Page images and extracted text
*** Block opens ***
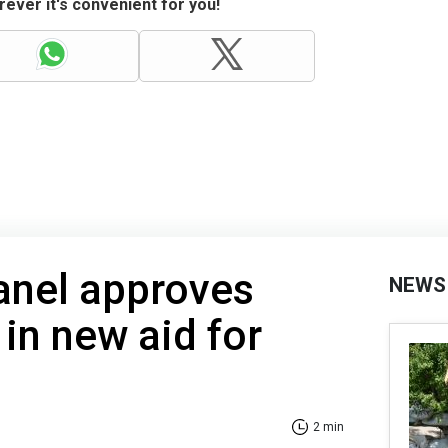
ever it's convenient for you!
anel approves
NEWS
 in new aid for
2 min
*** Block closes ***
*** Block opens ***
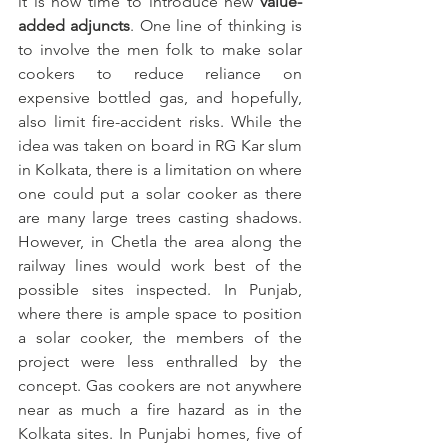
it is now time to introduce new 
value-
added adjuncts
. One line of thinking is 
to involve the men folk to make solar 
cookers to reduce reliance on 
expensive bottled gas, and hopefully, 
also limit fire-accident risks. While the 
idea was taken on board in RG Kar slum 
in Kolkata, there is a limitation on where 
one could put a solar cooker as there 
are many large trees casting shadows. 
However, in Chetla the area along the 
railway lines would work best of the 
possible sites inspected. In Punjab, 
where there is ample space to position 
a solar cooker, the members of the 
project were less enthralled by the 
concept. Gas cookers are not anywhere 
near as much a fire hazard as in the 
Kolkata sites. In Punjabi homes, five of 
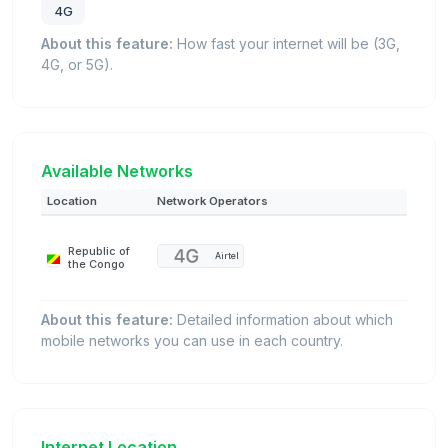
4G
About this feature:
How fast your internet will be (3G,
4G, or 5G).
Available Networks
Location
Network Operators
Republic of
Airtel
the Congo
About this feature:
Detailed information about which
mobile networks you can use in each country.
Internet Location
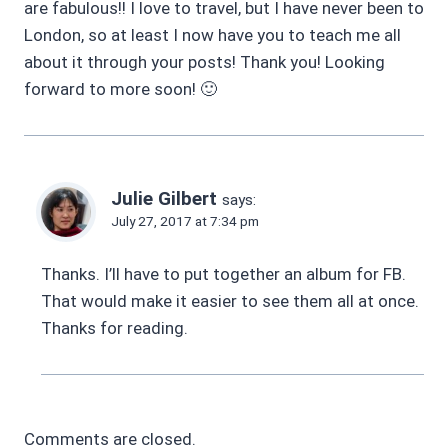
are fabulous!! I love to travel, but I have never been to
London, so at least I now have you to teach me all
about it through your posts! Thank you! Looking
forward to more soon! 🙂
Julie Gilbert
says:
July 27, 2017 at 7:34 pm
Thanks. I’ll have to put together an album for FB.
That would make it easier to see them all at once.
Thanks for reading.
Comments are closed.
*** Block closes ***
▶ _WHAT IS REQUIRED_
Using the data above, give again exactly the lines starting at the one holding "to involve the men folk to make solar" and ending at the one holding "Comments are closed.", inclusive, and nothing more. Omit the pictures.

▶ _RESPONSE TO THIS TASK_
to involve the men folk to make solar 
cookers to reduce reliance on 
expensive bottled gas, and hopefully, 
also limit fire-accident risks. While the 
idea was taken on board in RG Kar slum 
in Kolkata, there is a limitation on where 
one could put a solar cooker as there 
are many large trees casting shadows. 
However, in Chetla the area along the 
railway lines would work best of the 
possible sites inspected. In Punjab, 
where there is ample space to position 
a solar cooker, the members of the 
project were less enthralled by the 
concept. Gas cookers are not anywhere 
near as much a fire hazard as in the 
Kolkata sites. In Punjabi homes, five of 
4G
About this feature:
How fast your internet will be (3G,
4G, or 5G).
Available Networks
Location
Network Operators
Republic of
Airtel
the Congo
About this feature:
Detailed information about which
mobile networks you can use in each country.
Internet Location
are fabulous!! I love to travel, but I have never been to
London, so at least I now have you to teach me all
about it through your posts! Thank you! Looking
forward to more soon! 🙂
Julie Gilbert
says:
July 27, 2017 at 7:34 pm
Thanks. I’ll have to put together an album for FB.
That would make it easier to see them all at once.
Thanks for reading.
Comments are closed.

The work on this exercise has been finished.